ON THE RECORD: GETTING STARTED
WITH ORAL HISTORY
This workshop—presented by Natalie M. Fousekis, Director of the Center for Oral and Public History at Cal State Fullerton—will introduce attendees to the process of conducting oral history interviews. Subjects to be covered include preparing for interviews, proper recording equipment, transcription, and the kind of paperwork needed for depositing the results in an archive.

HISTORYPIN: PULLING PHOTOGRAPHY INTO THE FOURTH DIMENSION Launched in 2010, Historypin is an online database of more than 30,000 historical photographs from museums, historical societies, newspapers, and individuals. Founder Nick Stanhope will introduce the website and show how combining digital tools like Google Street View with vintage photos results in a four-dimensional mosaic, where historic scenes and user-submitted anecdotes overlay contemporary streetscapes.


DOCUMENTARY FILM SCREENINGS

41ST & CENTRAL: THE UNTOLD STORY OF
THE L.A. BLACK PANTHERS
Using exclusive interviews with former Black Panther Party members along with archival footage, 41st & Central follows the Southern California Chapter of the Black Panther Party for Self Defense from its Black Power beginnings through to its controversial end. The film explores the Black Panther ethos, its conflict with the LAPD, and the events that shaped the complicated and often contradictory legacy of the L.A. chapter.

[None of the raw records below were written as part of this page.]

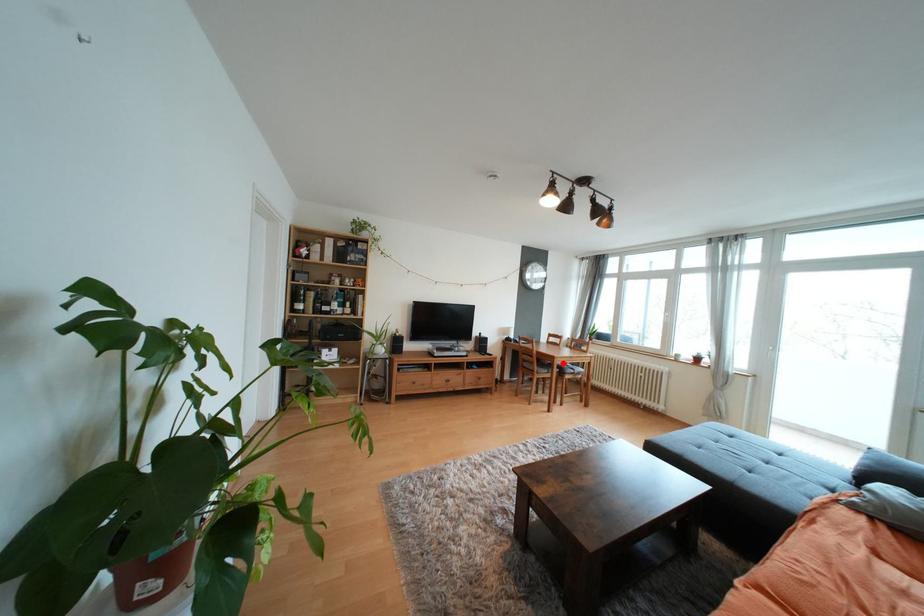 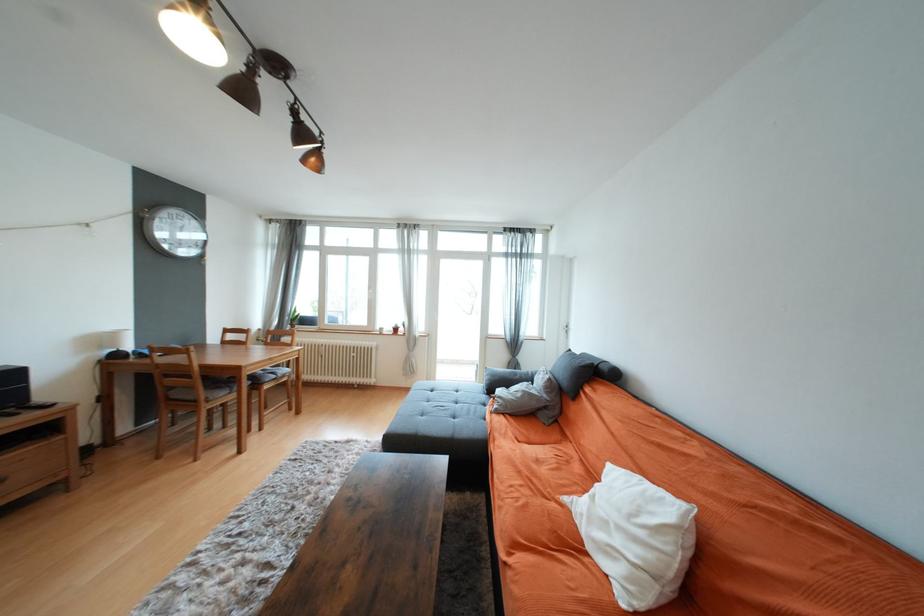 Question: I am providing you with two images of the same scene from different viewpoints. Given a red point in image1, look at the same physical point in image2. Is it:

Choices:
 (A) Closer to the viewpoint
 (B) Farther from the viewpoint

Answer: (A) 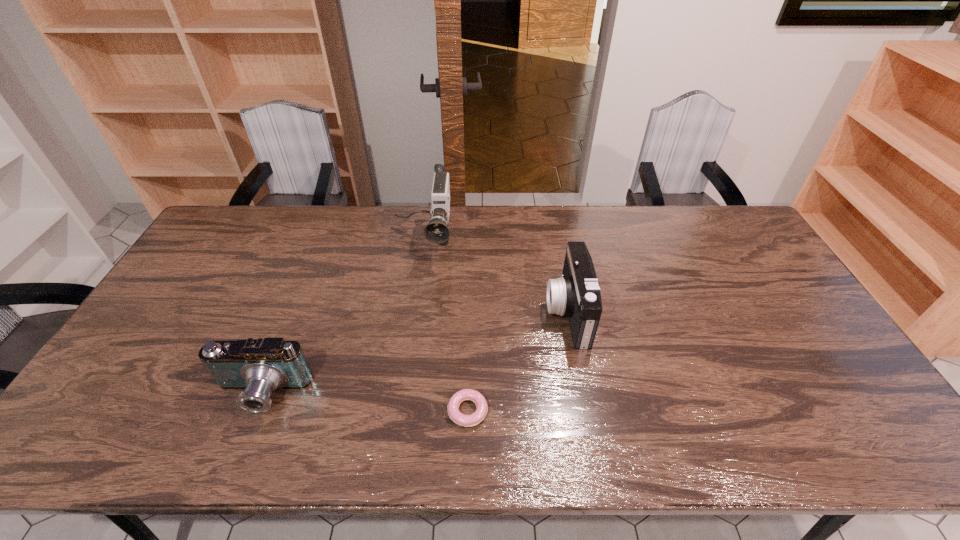 Identify which object is the third closest to the second tallest camcorder. Please provide its 2D coordinates. Your answer should be formatted as a tuple, i.e. [(x, y)], where the tuple contains the x and y coordinates of a point satisfying the conditions above.

[(260, 366)]

Select which object is the second closest to the third object from right to left. Please provide its 2D coordinates. Your answer should be formatted as a tuple, i.e. [(x, y)], where the tuple contains the x and y coordinates of a point satisfying the conditions above.

[(260, 366)]

Identify which camcorder is the nearest to the third object from left to right. Please provide its 2D coordinates. Your answer should be formatted as a tuple, i.e. [(x, y)], where the tuple contains the x and y coordinates of a point satisfying the conditions above.

[(577, 294)]

You are a GUI agent. You are given a task and a screenshot of the screen. Output one action in this format:
    pyautogui.click(x=<x>, y=<y>)
    Task: Click on the camcorder that can be found as the closest to the doughnut
    
    Given the screenshot: What is the action you would take?
    pyautogui.click(x=577, y=294)

You are a GUI agent. You are given a task and a screenshot of the screen. Output one action in this format:
    pyautogui.click(x=<x>, y=<y>)
    Task: Click on the free space that satisfies the following two spatial constraints: 1. on the recording direction of the farthest camcorder; 2. on the left side of the doughnut
    
    Given the screenshot: What is the action you would take?
    (400, 411)

Find the location of `free point that satisfies the following two spatial constraints: 1. on the recording direction of the tallest object; 2. on the right side of the second object from right to left`. free point that satisfies the following two spatial constraints: 1. on the recording direction of the tallest object; 2. on the right side of the second object from right to left is located at coordinates (400, 411). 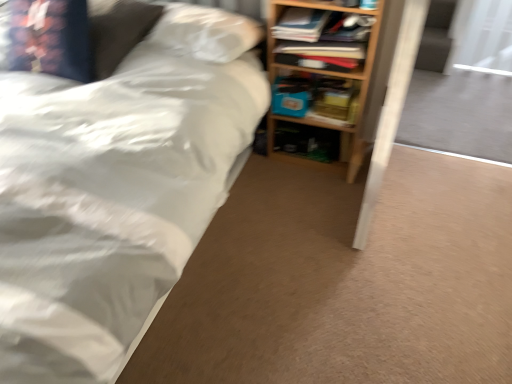 Question: Does wooden bookshelf at right have a greater height compared to white matte bed at upper left?

Choices:
 (A) no
 (B) yes

Answer: (A)

Question: From a real-world perspective, is wooden bookshelf at right positioned over white matte bed at upper left based on gravity?

Choices:
 (A) yes
 (B) no

Answer: (B)

Question: Can you confirm if wooden bookshelf at right is smaller than white matte bed at upper left?

Choices:
 (A) yes
 (B) no

Answer: (A)

Question: From a real-world perspective, is wooden bookshelf at right positioned under white matte bed at upper left based on gravity?

Choices:
 (A) yes
 (B) no

Answer: (A)

Question: Is wooden bookshelf at right at the left side of white matte bed at upper left?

RUBEN SALAZAR: MAN IN THE MIDDLE
Currently
in production, Man in the Middle recounts the life and mysterious death of RubĂ©n Salazar, a prominent twentieth-century Mexican-American journalist. Director Phillip Rodriguez will present a twenty-minute trailer from this work-in-progress and discuss the process of bringing to screen the story of Salazar’s transformation from a mainstream, middle-of-the-road reporter to a supporter and primary chronicler of the radical Chicano movement.


PANEL DISCUSSIONS

READY FOR ITS CLOSE-UP: L.A. IN THE MOVIES As the epicenter of the filmmaking industry, Southern California has been the backdrop for countless movies and television shows. Film historian John Bengston and documentarian Jon Wilkman will discuss how decades of filming have shaped popular perceptions of the city and turned parts of Los Angeles—even those that no longer exist—into iconic landmarks recognized around the world.

LALO GUERRERO: THE FATHER OF CHICANO MUSIC Born in 1916, Lalo Guerrero developed an early love for music, learning at age nine to play the guitar—an instrument that rarely left his side over the next eight decades. In performing everywhere from concert halls to classrooms, neighbors’ homes to the White House, Guerrero became internationally recognized as the “Father of Chicano Music.” His son Dan will share stories and clips of Lalo singing about the struggles and triumphs of his Mexican-American heroes.

WEST COAST/WEST WING: THE NIXON AND REAGAN PRESIDENTIAL LIBRARIES While the seat of American political power is 3,000 miles away in Washington, D.C., one only has to navigate our local freeways to visit the libraries of two prominent twentieth-century U.S. presidents. Supervisory Archivists Gregory Cumming (Nixon Library) and Mike Duggan (Reagan Library) will discuss some of the unique materials that link their collections to Southern California.
Reposted from CALIX post by Michael Palmer, MLIS Claremont, California

1 comment:

Kendall said...

This event sounds really interesting and I’m sorry I missed it. The web site Historypin sounds like it could be a really great resource and I intend to look into it further. I was a little surprised to hear the speaker from Cal State Fullerton’s History department wasn’t someone I recognized or took a class from; she must be new since I got my history degree there a few years ago.